[Bounding box prediction data]
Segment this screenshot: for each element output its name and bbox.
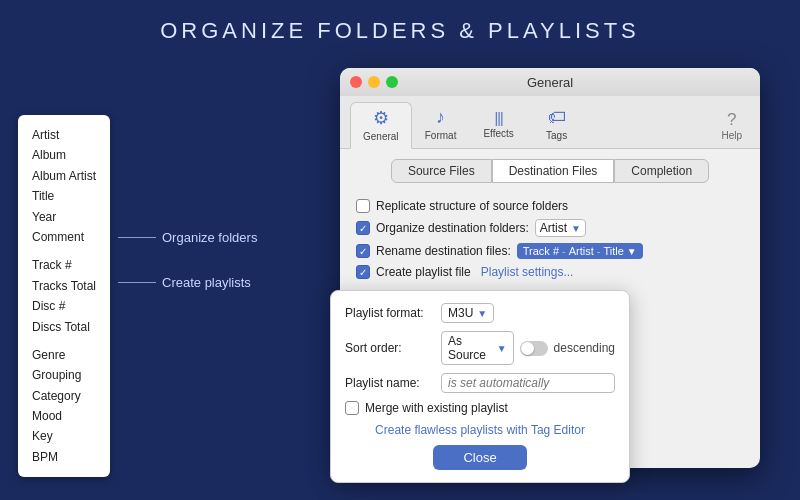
tag-icon: 🏷 bbox=[548, 107, 566, 128]
sidebar-item-comment: Comment bbox=[32, 227, 96, 247]
close-button[interactable] bbox=[350, 76, 362, 88]
chevron-down-icon: ▼ bbox=[571, 223, 581, 234]
sidebar-item-track-num: Track # bbox=[32, 255, 96, 275]
toolbar-item-general[interactable]: ⚙ General bbox=[350, 102, 412, 149]
window-titlebar: General bbox=[340, 68, 760, 96]
sidebar-item-title: Title bbox=[32, 186, 96, 206]
popup-sort-value: As Source bbox=[448, 334, 493, 362]
toggle-knob bbox=[521, 342, 534, 355]
toolbar-label-help: Help bbox=[721, 130, 742, 141]
form-row-rename: ✓ Rename destination files: Track # - Ar… bbox=[356, 243, 744, 259]
toolbar: ⚙ General ♪ Format ||| Effects 🏷 Tags ? … bbox=[340, 96, 760, 149]
popup-format-label: Playlist format: bbox=[345, 306, 435, 320]
sidebar-item-discs-total: Discs Total bbox=[32, 317, 96, 337]
toolbar-item-effects[interactable]: ||| Effects bbox=[470, 106, 528, 145]
popup-format-value: M3U bbox=[448, 306, 473, 320]
gear-icon: ⚙ bbox=[373, 107, 389, 129]
sidebar-item-artist: Artist bbox=[32, 125, 96, 145]
form-row-organize: ✓ Organize destination folders: Artist ▼ bbox=[356, 219, 744, 237]
rename-part-title: Title bbox=[603, 245, 623, 257]
popup-format-select[interactable]: M3U ▼ bbox=[441, 303, 494, 323]
sidebar-item-genre: Genre bbox=[32, 345, 96, 365]
popup-sort-select[interactable]: As Source ▼ bbox=[441, 331, 514, 365]
checkbox-organize[interactable]: ✓ bbox=[356, 221, 370, 235]
minimize-button[interactable] bbox=[368, 76, 380, 88]
sidebar-item-album: Album bbox=[32, 145, 96, 165]
rename-chevron-icon: ▼ bbox=[627, 246, 637, 257]
music-note-icon: ♪ bbox=[436, 107, 445, 128]
annotation-create: Create playlists bbox=[118, 275, 251, 290]
rename-sep-2: - bbox=[597, 245, 601, 257]
popup-row-name: Playlist name: bbox=[345, 373, 615, 393]
sidebar-item-disc-num: Disc # bbox=[32, 296, 96, 316]
toolbar-item-format[interactable]: ♪ Format bbox=[412, 103, 470, 147]
playlist-name-input[interactable] bbox=[441, 373, 615, 393]
label-playlist: Create playlist file bbox=[376, 265, 471, 279]
checkbox-replicate[interactable] bbox=[356, 199, 370, 213]
traffic-lights bbox=[350, 76, 398, 88]
promo-link[interactable]: Create flawless playlists with Tag Edito… bbox=[345, 423, 615, 437]
tab-source[interactable]: Source Files bbox=[391, 159, 492, 183]
annotation-organize: Organize folders bbox=[118, 230, 257, 245]
popup-row-format: Playlist format: M3U ▼ bbox=[345, 303, 615, 323]
playlist-settings-link[interactable]: Playlist settings... bbox=[481, 265, 574, 279]
toolbar-item-tags[interactable]: 🏷 Tags bbox=[528, 103, 586, 147]
rename-sep-1: - bbox=[562, 245, 566, 257]
label-organize: Organize destination folders: bbox=[376, 221, 529, 235]
popup-sort-chevron-icon: ▼ bbox=[497, 343, 507, 354]
rename-part-artist: Artist bbox=[569, 245, 594, 257]
rename-field[interactable]: Track # - Artist - Title ▼ bbox=[517, 243, 643, 259]
tab-destination[interactable]: Destination Files bbox=[492, 159, 615, 183]
descending-label: descending bbox=[554, 341, 615, 355]
sidebar-item-tracks-total: Tracks Total bbox=[32, 276, 96, 296]
sidebar-item-key: Key bbox=[32, 426, 96, 446]
sidebar-item-year: Year bbox=[32, 207, 96, 227]
popup-row-sort: Sort order: As Source ▼ descending bbox=[345, 331, 615, 365]
close-button-popup[interactable]: Close bbox=[433, 445, 526, 470]
toolbar-label-format: Format bbox=[425, 130, 457, 141]
sidebar-item-category: Category bbox=[32, 386, 96, 406]
sidebar-item-bpm: BPM bbox=[32, 447, 96, 467]
toolbar-label-tags: Tags bbox=[546, 130, 567, 141]
equalizer-icon: ||| bbox=[495, 110, 503, 126]
select-organize[interactable]: Artist ▼ bbox=[535, 219, 586, 237]
tab-completion[interactable]: Completion bbox=[614, 159, 709, 183]
popup-name-label: Playlist name: bbox=[345, 376, 435, 390]
toolbar-help[interactable]: ? Help bbox=[713, 106, 750, 145]
popup-format-chevron-icon: ▼ bbox=[477, 308, 487, 319]
checkbox-merge[interactable] bbox=[345, 401, 359, 415]
popup-sort-label: Sort order: bbox=[345, 341, 435, 355]
checkbox-playlist[interactable]: ✓ bbox=[356, 265, 370, 279]
popup-row-merge: Merge with existing playlist bbox=[345, 401, 615, 415]
rename-part-tracknum: Track # bbox=[523, 245, 559, 257]
popup-merge-label: Merge with existing playlist bbox=[365, 401, 508, 415]
descending-toggle[interactable] bbox=[520, 341, 548, 356]
checkbox-rename[interactable]: ✓ bbox=[356, 244, 370, 258]
window-title: General bbox=[527, 75, 573, 90]
sidebar-item-mood: Mood bbox=[32, 406, 96, 426]
annotation-organize-label: Organize folders bbox=[162, 230, 257, 245]
form-row-playlist: ✓ Create playlist file Playlist settings… bbox=[356, 265, 744, 279]
annotation-create-label: Create playlists bbox=[162, 275, 251, 290]
select-organize-value: Artist bbox=[540, 221, 567, 235]
page-title: ORGANIZE FOLDERS & PLAYLISTS bbox=[0, 0, 800, 54]
maximize-button[interactable] bbox=[386, 76, 398, 88]
label-rename: Rename destination files: bbox=[376, 244, 511, 258]
sidebar-item-album-artist: Album Artist bbox=[32, 166, 96, 186]
popup-panel: Playlist format: M3U ▼ Sort order: As So… bbox=[330, 290, 630, 483]
toolbar-label-general: General bbox=[363, 131, 399, 142]
help-icon: ? bbox=[727, 110, 736, 130]
label-replicate: Replicate structure of source folders bbox=[376, 199, 568, 213]
toolbar-label-effects: Effects bbox=[483, 128, 513, 139]
tab-bar: Source Files Destination Files Completio… bbox=[340, 149, 760, 189]
sidebar: Artist Album Album Artist Title Year Com… bbox=[18, 115, 110, 477]
form-row-replicate: Replicate structure of source folders bbox=[356, 199, 744, 213]
arrow-line-2 bbox=[118, 282, 156, 283]
arrow-line bbox=[118, 237, 156, 238]
sidebar-item-grouping: Grouping bbox=[32, 365, 96, 385]
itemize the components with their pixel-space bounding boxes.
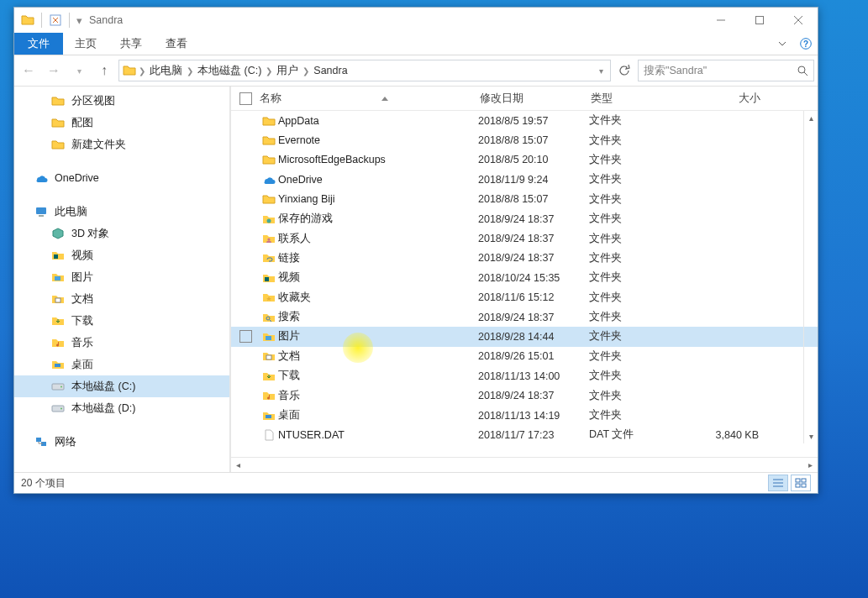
file-row[interactable]: Evernote2018/8/8 15:07文件夹 — [231, 130, 818, 150]
maximize-button[interactable] — [740, 8, 779, 33]
svg-rect-24 — [796, 479, 800, 482]
search-icon[interactable] — [797, 66, 808, 76]
nav-back-button[interactable]: ← — [18, 60, 39, 81]
crumb[interactable]: 此电脑 — [148, 64, 184, 78]
select-all-checkbox[interactable] — [239, 92, 252, 105]
file-type: 文件夹 — [589, 329, 692, 344]
file-row[interactable]: AppData2018/8/5 19:57文件夹 — [231, 111, 818, 130]
address-dropdown-icon[interactable]: ▾ — [596, 66, 607, 76]
file-row[interactable]: 桌面2018/11/13 14:19文件夹 — [231, 406, 818, 425]
chevron-right-icon[interactable]: ❯ — [263, 66, 275, 76]
refresh-button[interactable] — [614, 60, 634, 81]
chevron-right-icon[interactable]: ❯ — [184, 66, 196, 76]
column-name[interactable]: 名称 — [260, 92, 480, 106]
scroll-right-icon[interactable]: ▸ — [803, 458, 818, 472]
search-input[interactable]: 搜索"Sandra" — [638, 60, 814, 81]
file-row[interactable]: 图片2018/9/28 14:44文件夹 — [231, 327, 818, 346]
file-row[interactable]: 搜索2018/9/24 18:37文件夹 — [231, 307, 818, 327]
scroll-down-icon[interactable]: ▾ — [804, 429, 818, 443]
nav-forward-button[interactable]: → — [43, 60, 65, 81]
svg-rect-22 — [266, 355, 271, 359]
file-row[interactable]: 保存的游戏2018/9/24 18:37文件夹 — [231, 209, 818, 228]
tree-thispc-child[interactable]: 图片 — [14, 266, 229, 288]
svg-text:?: ? — [803, 39, 808, 49]
tree-thispc-child[interactable]: 本地磁盘 (C:) — [14, 375, 229, 397]
svg-rect-5 — [36, 207, 46, 214]
tab-file[interactable]: 文件 — [14, 33, 63, 55]
tab-home[interactable]: 主页 — [63, 33, 108, 55]
links-icon — [260, 251, 278, 265]
tree-onedrive[interactable]: OneDrive — [14, 167, 229, 189]
crumb[interactable]: Sandra — [312, 65, 349, 76]
tree-thispc-child[interactable]: 本地磁盘 (D:) — [14, 397, 229, 419]
nav-up-button[interactable]: ↑ — [93, 60, 115, 81]
tab-share[interactable]: 共享 — [108, 33, 154, 55]
tree-thispc-child[interactable]: 视频 — [14, 244, 229, 266]
chevron-right-icon[interactable]: ❯ — [136, 66, 148, 76]
file-type: 文件夹 — [589, 212, 692, 226]
file-row[interactable]: NTUSER.DAT2018/11/7 17:23DAT 文件3,840 KB — [231, 425, 818, 444]
folder-icon — [260, 192, 278, 206]
chevron-right-icon[interactable]: ❯ — [300, 66, 312, 76]
file-row[interactable]: 音乐2018/9/24 18:37文件夹 — [231, 386, 818, 405]
close-button[interactable] — [779, 8, 818, 33]
details-view-button[interactable] — [768, 475, 788, 491]
nav-recent-icon[interactable]: ▾ — [68, 60, 90, 81]
breadcrumb[interactable]: ❯ 此电脑 ❯ 本地磁盘 (C:) ❯ 用户 ❯ Sandra ▾ — [118, 60, 611, 81]
file-row[interactable]: 文档2018/9/26 15:01文件夹 — [231, 347, 818, 366]
svg-rect-7 — [54, 254, 58, 259]
qat-dropdown-icon[interactable]: ▾ — [76, 14, 82, 27]
tree-thispc-child[interactable]: 下载 — [14, 310, 229, 332]
minimize-button[interactable] — [702, 8, 740, 33]
horizontal-scrollbar[interactable]: ◂ ▸ — [231, 457, 818, 472]
file-name: 收藏夹 — [278, 291, 478, 305]
file-row[interactable]: 链接2018/9/24 18:37文件夹 — [231, 249, 818, 268]
column-size[interactable]: 大小 — [693, 92, 774, 106]
file-row[interactable]: OneDrive2018/11/9 9:24文件夹 — [231, 170, 818, 189]
file-row[interactable]: 下载2018/11/13 14:00文件夹 — [231, 366, 818, 386]
file-row[interactable]: 视频2018/10/24 15:35文件夹 — [231, 268, 818, 287]
file-row[interactable]: Yinxiang Biji2018/8/8 15:07文件夹 — [231, 190, 818, 209]
tree-quick-item[interactable]: 配图 — [14, 112, 229, 134]
file-name: Evernote — [278, 134, 478, 146]
disk-icon — [51, 401, 65, 415]
tab-view[interactable]: 查看 — [154, 33, 199, 55]
file-type: 文件夹 — [589, 251, 692, 265]
file-row[interactable]: 联系人2018/9/24 18:37文件夹 — [231, 228, 818, 248]
scroll-up-icon[interactable]: ▴ — [804, 111, 818, 125]
tree-thispc-child[interactable]: 桌面 — [14, 354, 229, 375]
icons-view-button[interactable] — [791, 475, 811, 491]
tree-thispc-child[interactable]: 文档 — [14, 288, 229, 310]
tree-item-label: 本地磁盘 (C:) — [71, 380, 135, 394]
tree-network[interactable]: 网络 — [14, 431, 229, 453]
file-date: 2018/11/13 14:00 — [478, 370, 589, 382]
tree-thispc-child[interactable]: 3D 对象 — [14, 223, 229, 244]
file-date: 2018/8/5 19:57 — [478, 115, 589, 127]
svg-point-17 — [267, 218, 271, 223]
scroll-left-icon[interactable]: ◂ — [231, 458, 245, 472]
crumb[interactable]: 本地磁盘 (C:) — [196, 64, 263, 78]
downloads-icon — [51, 314, 65, 328]
crumb[interactable]: 用户 — [275, 64, 300, 78]
properties-icon[interactable] — [49, 13, 62, 27]
vertical-scrollbar[interactable]: ▴ ▾ — [803, 111, 818, 443]
file-row[interactable]: MicrosoftEdgeBackups2018/8/5 20:10文件夹 — [231, 150, 818, 170]
svg-rect-25 — [802, 479, 806, 482]
tree-thispc-child[interactable]: 音乐 — [14, 332, 229, 354]
tree-quick-item[interactable]: 新建文件夹 — [14, 134, 229, 155]
column-type[interactable]: 类型 — [591, 92, 693, 106]
column-modified[interactable]: 修改日期 — [480, 92, 591, 106]
tree-thispc[interactable]: 此电脑 — [14, 201, 229, 223]
help-icon[interactable]: ? — [794, 33, 818, 55]
svg-point-4 — [798, 66, 805, 73]
ribbon-expand-icon[interactable] — [771, 33, 794, 55]
file-type: 文件夹 — [589, 153, 692, 167]
quick-access-toolbar: ▾ — [14, 13, 82, 28]
nav-tree[interactable]: 分区视图配图新建文件夹OneDrive此电脑3D 对象视频图片文档下载音乐桌面本… — [14, 87, 230, 472]
tree-item-label: OneDrive — [55, 172, 99, 184]
file-row[interactable]: 收藏夹2018/11/6 15:12文件夹 — [231, 288, 818, 307]
tree-quick-item[interactable]: 分区视图 — [14, 90, 229, 112]
row-checkbox[interactable] — [239, 330, 252, 343]
svg-point-12 — [60, 386, 62, 388]
contacts-icon — [260, 232, 278, 245]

Task - Would you please filter the lines above and copy every one that includes "Artist"?

Reply to the exercise -
sidebar-item-artist: Artist bbox=[32, 125, 96, 145]
form-row-organize: ✓ Organize destination folders: Artist ▼ bbox=[356, 219, 744, 237]
rename-part-artist: Artist bbox=[569, 245, 594, 257]
rename-field[interactable]: Track # - Artist - Title ▼ bbox=[517, 243, 643, 259]
select-organize[interactable]: Artist ▼ bbox=[535, 219, 586, 237]
select-organize-value: Artist bbox=[540, 221, 567, 235]
sidebar-item-album-artist: Album Artist bbox=[32, 166, 96, 186]
sidebar: Artist Album Album Artist Title Year Com… bbox=[18, 115, 110, 477]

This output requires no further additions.